Across the gorge, we could see horizontal marks that didn't quite fit the environment. Around the next bend, we saw a similar phenomenon.... then we realized... they were houses and buildings. Wow, it was a village - built right into the landscape. I mean it was part of the landscape. It tumbled down the slope like it had fallen there. We would have loved a closer look but they are not too easy to get to so I put it on my to do list for another time.

The road landed on a flatter area and passed through larger, dusty villages. Goats and donkeys searched for grass along the roadside. Dead ahead was Ouarzazate, the Hollywood of Morocco. It was there, that many classic films were produced. Some films were: Lawrence of Arabia, The Jewel of the Nile, Mummy, Gladiator, Sahara, Bourne Ultimatum and Mission Impossible to name a few.

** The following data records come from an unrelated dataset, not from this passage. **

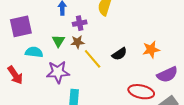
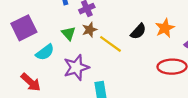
orange star: (151, 50) -> (165, 28), moved
cyan semicircle: (34, 52) -> (45, 52), turned 150

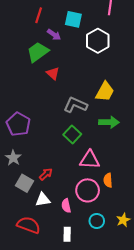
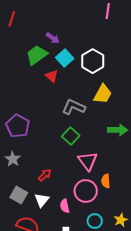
red line: (39, 15) -> (12, 19), moved
cyan square: (73, 19) -> (65, 58), moved, turned 36
white hexagon: (98, 41) -> (93, 61), moved
green arrow: (109, 122) -> (118, 130), moved
pink triangle: (90, 160) -> (88, 161), turned 50
gray square: (24, 183) -> (19, 195), moved
white triangle: (43, 200) -> (42, 200), turned -42

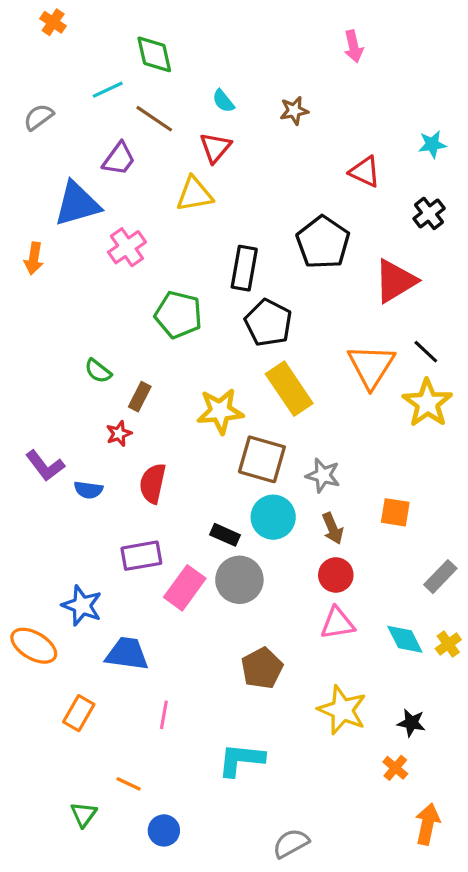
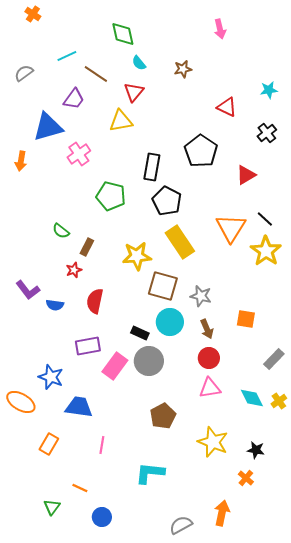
green diamond: (154, 54) -> (123, 34), moved
red triangle: (395, 281) -> (246, 175), size x0.7
orange arrow: (427, 824) -> (222, 513), moved

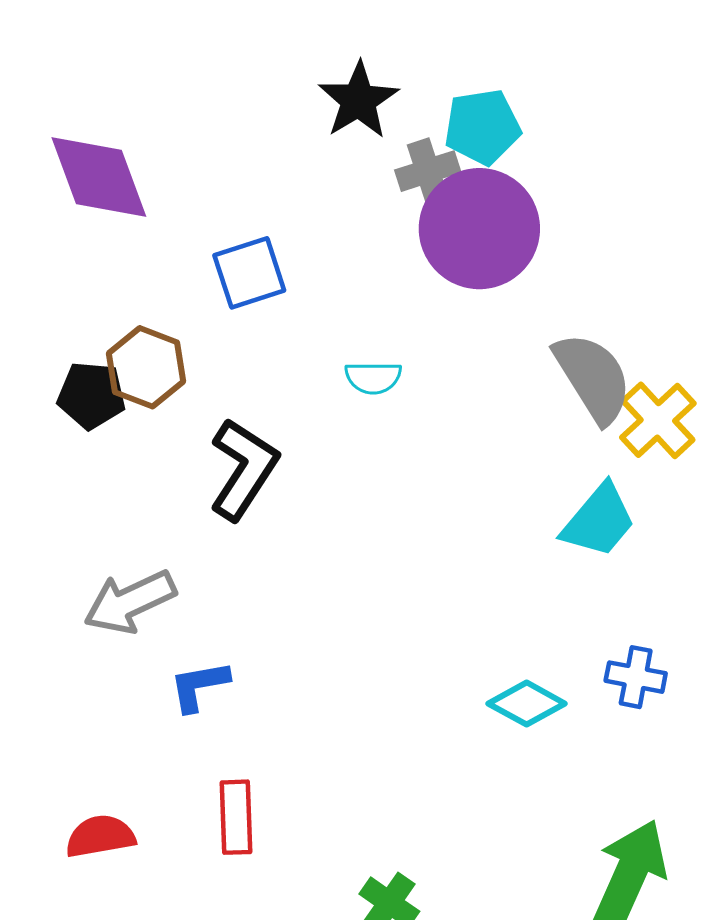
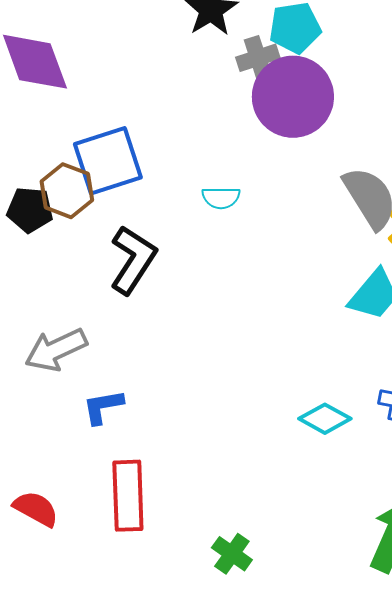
blue square: (249, 273) -> (108, 161), moved, size x1.4
red rectangle: (236, 817) -> (128, 496), size x1.4
red semicircle: (100, 836) -> (36, 509), turned 39

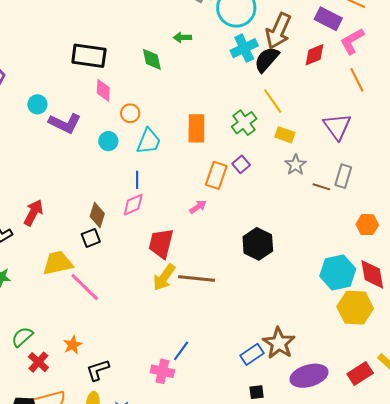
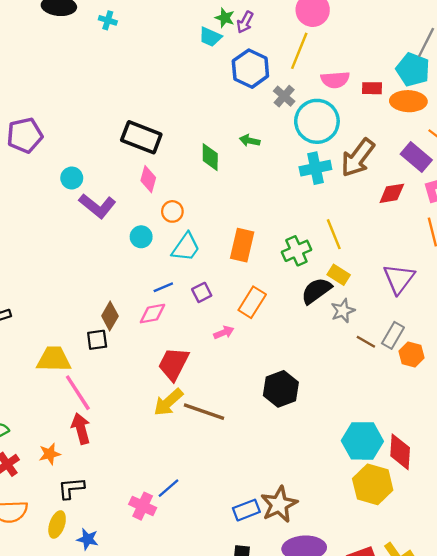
black semicircle: (267, 59) -> (316, 291), moved
purple square: (241, 164) -> (202, 292), moved
blue line: (137, 180) -> (163, 287), turned 54
red arrow: (33, 213) -> (81, 429), moved, turned -56
orange hexagon: (367, 225) -> (412, 355), moved

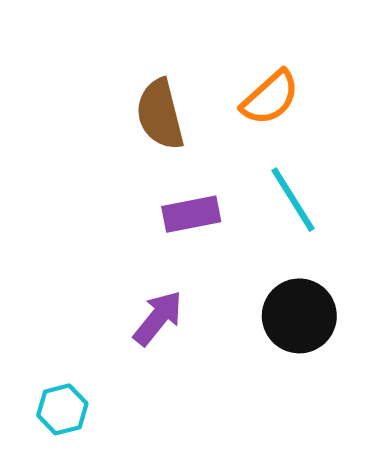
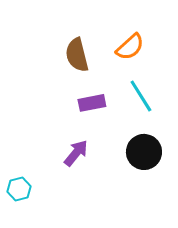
cyan hexagon: (62, 409) -> (19, 189), moved

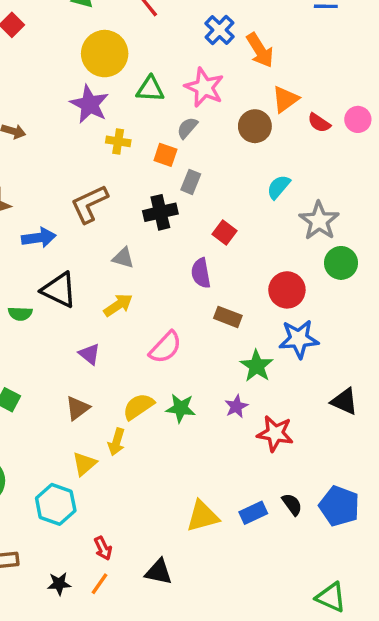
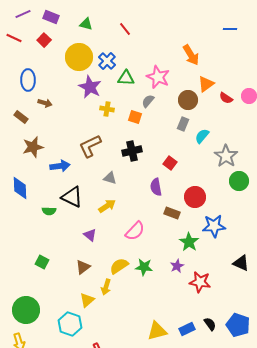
blue cross: (219, 30) -> (107, 61), moved
yellow circle: (105, 54) -> (79, 57), moved
gray rectangle: (191, 182) -> (183, 124), moved
red circle: (287, 290) -> (195, 197), moved

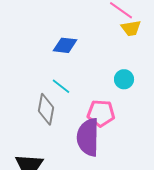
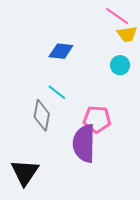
cyan circle: (124, 79) -> (120, 65), moved

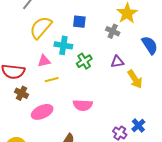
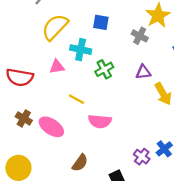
yellow line: (52, 80) -> (76, 99), moved, turned 40
brown cross: (22, 93) -> (24, 118), moved
pink ellipse: (42, 112) -> (51, 127), turned 55

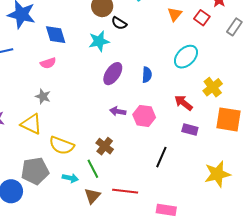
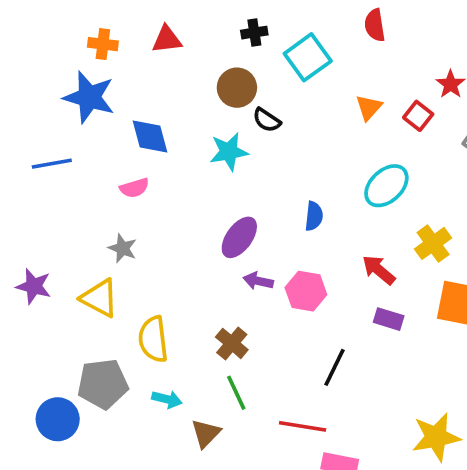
purple ellipse: (113, 74) -> (239, 237), moved
yellow semicircle: (62, 145) -> (153, 339), turned 60
green line: (93, 169) -> (236, 393), moved
yellow star: (217, 174) -> (436, 437), moved
red line: (125, 191) -> (303, 426), moved

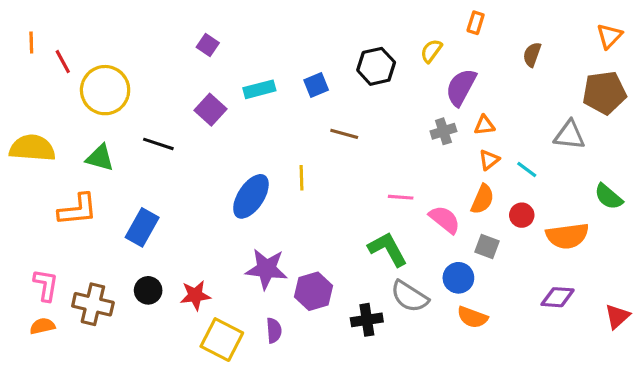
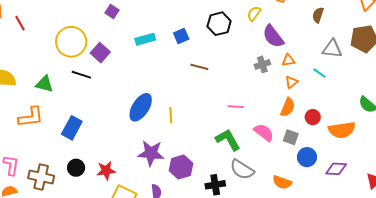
purple semicircle: (461, 87) -> (273, 36), turned -65
yellow circle: (105, 90) -> (71, 42), moved
purple square: (210, 110) -> (100, 53), moved
gray triangle: (569, 135) -> (332, 49), moved
cyan line: (527, 169) -> (319, 73), moved
yellow line: (301, 178) -> (171, 115), moved
pink semicircle: (445, 219) -> (264, 132), moved
blue circle: (458, 278) -> (307, 157), moved

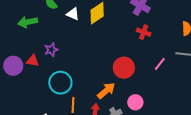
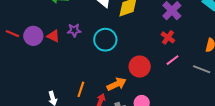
pink line: (160, 64) -> (173, 60), moved
cyan circle: (60, 83) -> (105, 40), moved

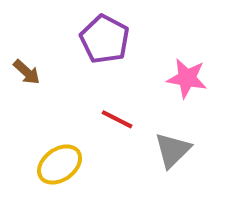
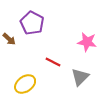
purple pentagon: (105, 39) -> (32, 23), moved

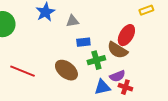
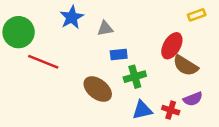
brown semicircle: (117, 50) -> (185, 66), moved
red line: (22, 71) -> (43, 62), moved
purple semicircle: (117, 76) -> (193, 99), moved

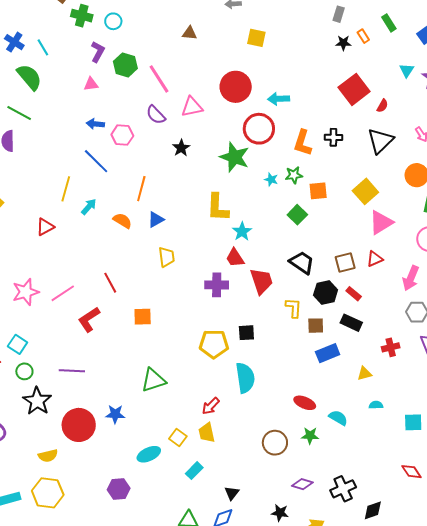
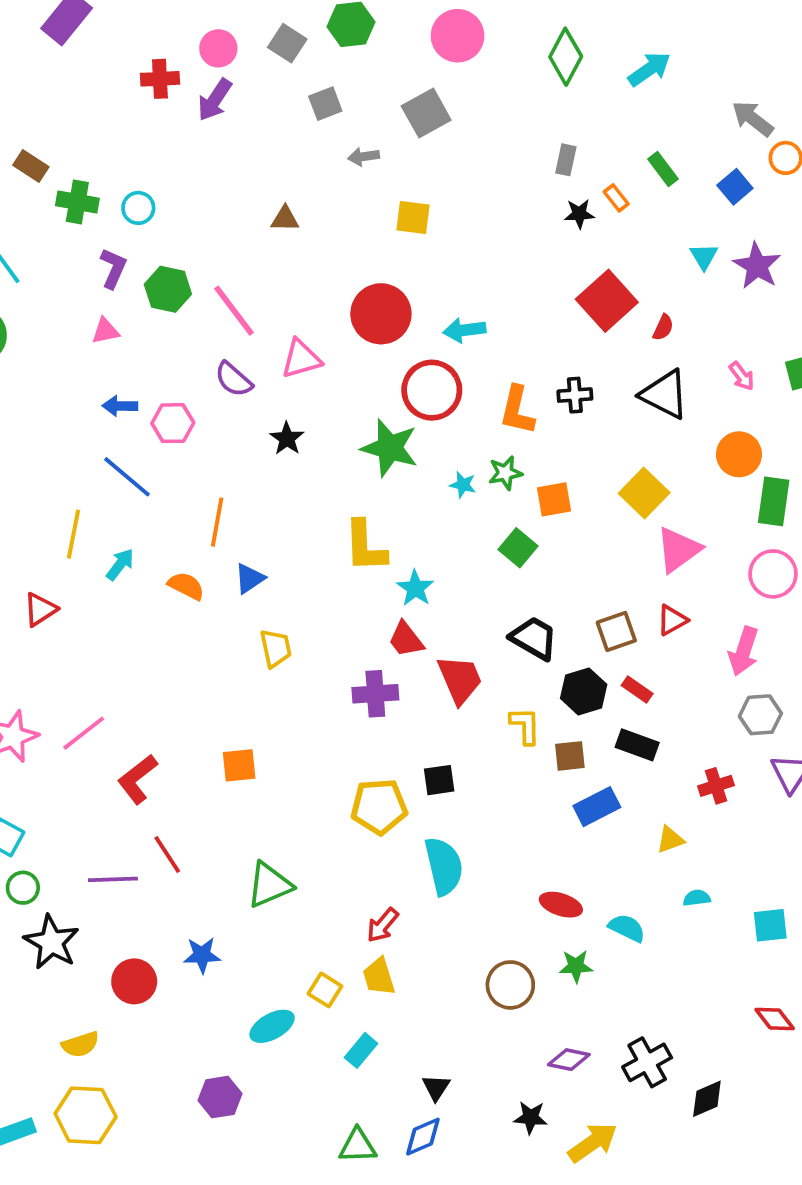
black triangle: (380, 141) -> (665, 394), turned -44
red line: (110, 283) -> (167, 855), moved
red circle: (79, 425) -> (134, 981), size x0.7

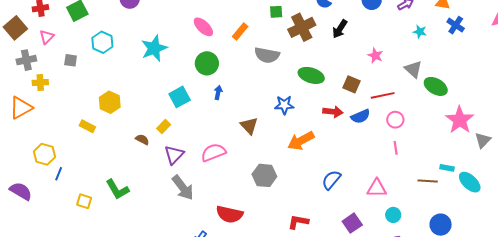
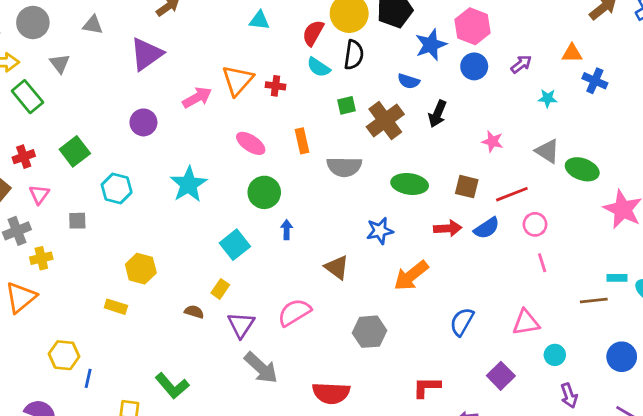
orange rectangle: (240, 31) -> (302, 141), turned -42

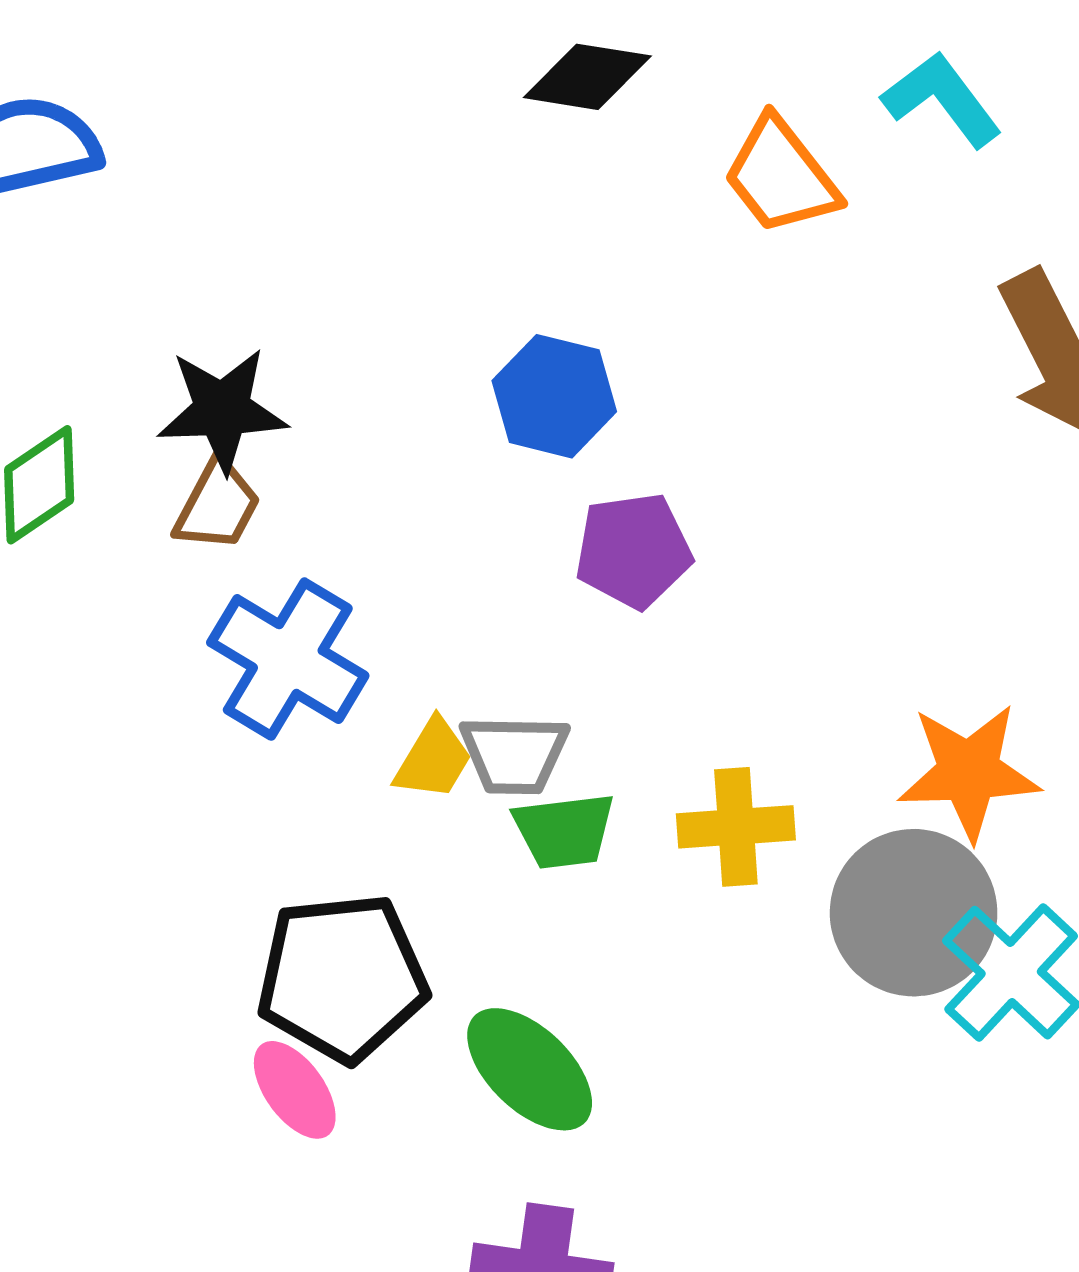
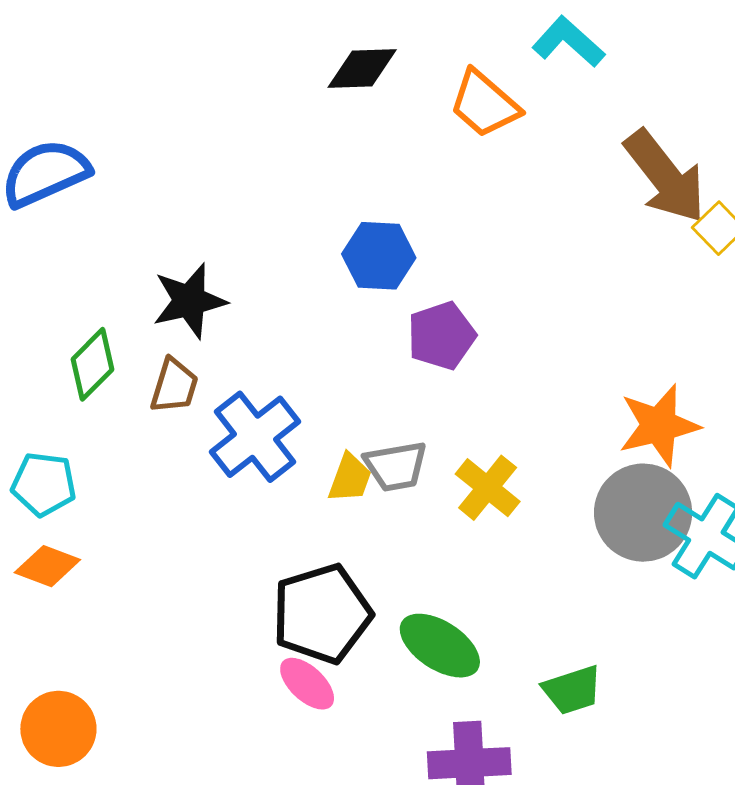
brown trapezoid: (217, 505) -> (174, 386), moved
blue cross: (288, 659) -> (255, 437), turned 32
yellow cross: (736, 827) -> (488, 488), moved, turned -36
green trapezoid: (564, 831) -> (572, 690), moved

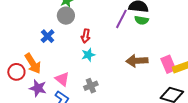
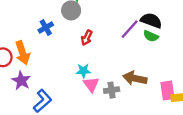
cyan star: (88, 55) -> (83, 71), moved
pink triangle: (62, 79) -> (91, 84), moved
gray cross: (91, 86) -> (112, 90), moved

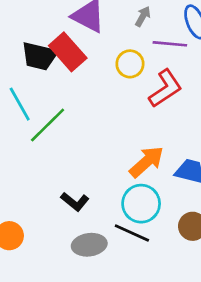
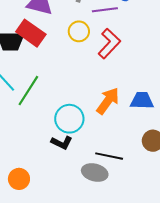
cyan circle: (141, 204) -> (69, 119), moved
gray ellipse: (89, 245) -> (95, 173), moved, turned 35

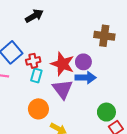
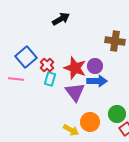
black arrow: (34, 16) -> (61, 19), moved
red cross: (33, 61) -> (47, 65), turned -32
orange circle: (38, 109) -> (90, 122), moved

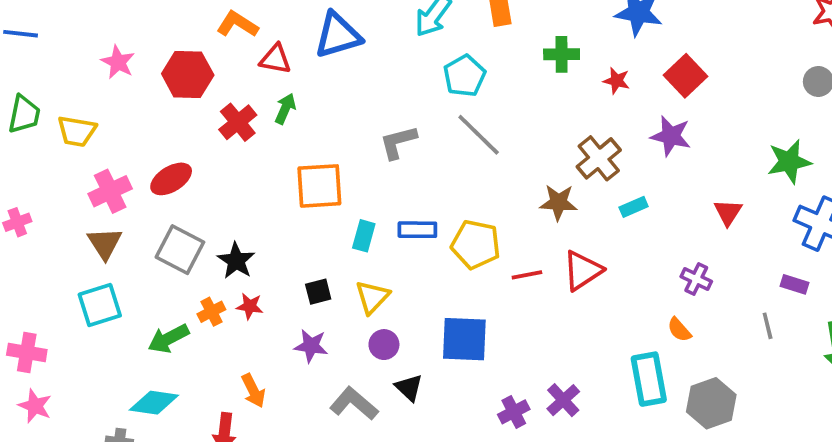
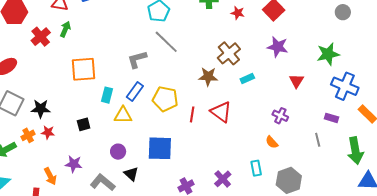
purple star: (671, 136) -> (278, 47), moved
gray L-shape: (398, 142) -> (137, 59), moved
blue rectangle: (417, 230) -> (135, 92), turned -54
black star: (236, 261) -> (41, 109), turned -30
red triangle: (583, 271) -> (221, 112), turned -50
red line: (527, 275) -> (192, 114), turned -70
yellow triangle: (372, 297) -> (123, 115), moved, turned 48
purple star: (311, 346) -> (74, 164), moved
cyan rectangle: (649, 379) -> (256, 168), size x0.6
purple cross: (563, 400) -> (223, 179), moved

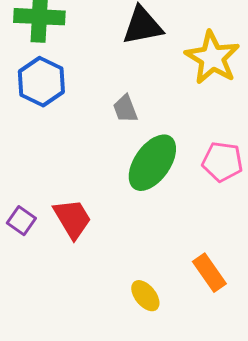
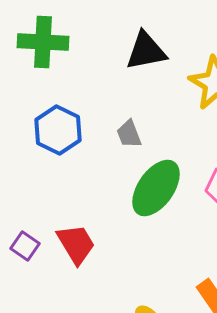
blue hexagon: (41, 82) -> (58, 130), moved

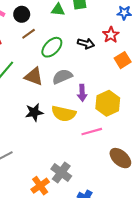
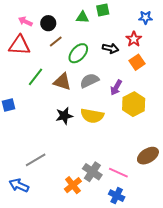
orange square: (123, 60) -> (137, 62), moved
purple arrow: (82, 93) -> (116, 88), moved, turned 35
pink line: (92, 132) -> (118, 173), moved, turned 42
brown ellipse: (120, 158) -> (148, 156), turned -70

Over the next rise, we could
see a wide 'stream' of green meandering through the bottom of the gorge. It looked like trees but we hadn't seen trees at all - except olive trees. As we got closer we saw it was palm trees. Not just palm trees but an oasis. Our driver explained that it was Tafilalt, the largest Oasis in Morocco - it runs for 30 miles and supports a large community. Huge cement construction in the village made up a continuous apartment complex where extended families lived together, with the animals in the open, ground level area. They grow and export dates as well as other products.

Channels run throughout the oasis and everyone shares the water. Channels can be blocked and opened by moving rocks. Each family is assigned a certain number of hours a day, on a cycle - they must go and move the rocks to allow water to flow in and irrigate their particular fields. On the next cycle, a family member goes and moves the rocks so he can get water to his fields. In this way, the community can live off the land even though they are at the edge of the desert.

It's a rush to get to the Sahara from Marrakech in one day so most people stay overnight on the way. Tenghir is a great choice for a bit of a break. There is the most amazing Kasbah hotel (a square fortress that was defendable if attacked) with lots of history and Moroccan woven rugs, lanterns, and cushions everywhere - Hotel Tomboctou. I stayed there on my first trip to the Sahara Dunes and have never forgotten it. They have since updated it. I certainly

hope it is still there because it embodies the ancient spirit of Morocco. It has original cool plaster walls, a Bedouin-style tent dining-room, and a refreshing pool - all offered for a reasonable price. It is built in an old Kasbah and you can go up on the top to see the surrounding area. The second time I stayed there, I slept in one of the corner rooms on the roof. Fabulous.
The air cools dramatically as the sun set. The breeze picked up and the curtains in our tented dining room billowed and breathed as the temperatures fell. Breads and dishes of olives were deposited on our table. Then dishes of pickles and relishes were brought to dip the bread in as we waited for the meal - a typical tagine dinner. The aroma was amazing and it intensified as the cone-shaped lid was removed. My favourite tagine is Chicken Lemon or Beef and Prunes. Just thinking about these makes me hungry now! Desserts followed - a selection of Date cakes, figs, Almond paste cake, Semolina cookies, and fresh fruit.
We could hardly move after the feast, but we climbed the stairs to the top of the four-cornered kasbah to gaze over the simple village. The village lights are minimal and as a result, the starry sky appeared to descend and surround us. The low lights in the village give a warm glow across the land with the stars hanging just over our noses. We could see more stars than I'd ever seen before!
The next stop was the desert itself - it was so hard to sleep that night!